In this paper we have analyzed in deep the molecular features responsible for K+ dependence of plant asparaginase proteins, for which no structure–function studies were available. In the absence of a crystal structure for a K+-dependent asparaginase, homology modelling and molecular dynamics were used in this work to state a model for tertiary and quaternary structure of the (αβ)2 heterotetramer, revealing key features of the structure and function of L. japonicus asparaginases. Homology modelling has been recently used to identify key amino acids involved in the potassium binding region in an apple terpene synthase (Green et al. 2009). In the present work we identified a region within LjNSE1 from L. japonicus that exhibited potential for K+-binding. This led to the identification of the “surface-exposed holes” in LjNSE1 comprising negatively charged amino acid residues E248, D285 and E286. It is frequent that metal binding sites in proteins are formed by small loops in the polypeptide that provide a set of 3–4 ligands and thus define the site (Williams 1998). K+-dependent LjNSE1 asparaginase appears to be another of such examples where the above-mentioned ligands must contribute to the coordination of K+.

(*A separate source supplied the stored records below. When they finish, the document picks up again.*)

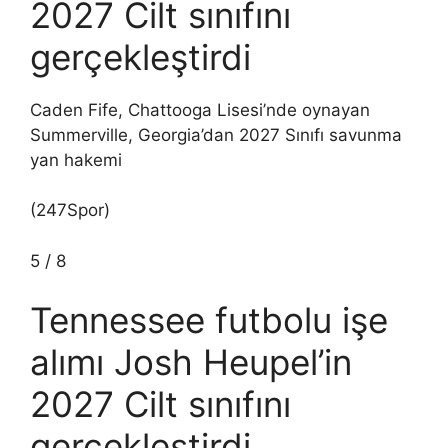
2027 Cilt sınıfını
gerçekleştirdi
Caden Fife, Chattooga Lisesi’nde oynayan
Summerville, Georgia’dan 2027 Sınıfı savunma
yan hakemi
(247Spor)
5
/
8
Tennessee futbolu işe
alımı Josh Heupel’in
2027 Cilt sınıfını
gerçekleştirdi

Site-directed mutagenesis combined with structural and kinetic studies gave an almost complete picture of the K+-enzyme interaction. We propose that E248, D285 and E286 are the key amino acid residues for K+ coordination and thus for asparaginase activity stimulation. When considering that six ligands in octahedral configuration is the most commonly observed geometry for M+ coordination (Page and Di Cera 2006) it is likely that at least one and possibly two water molecules will prove to be involved in the completion of the K+ coordination in the LjNSE1 from L. japonicus and may be in other K+-dependent plant asparaginases.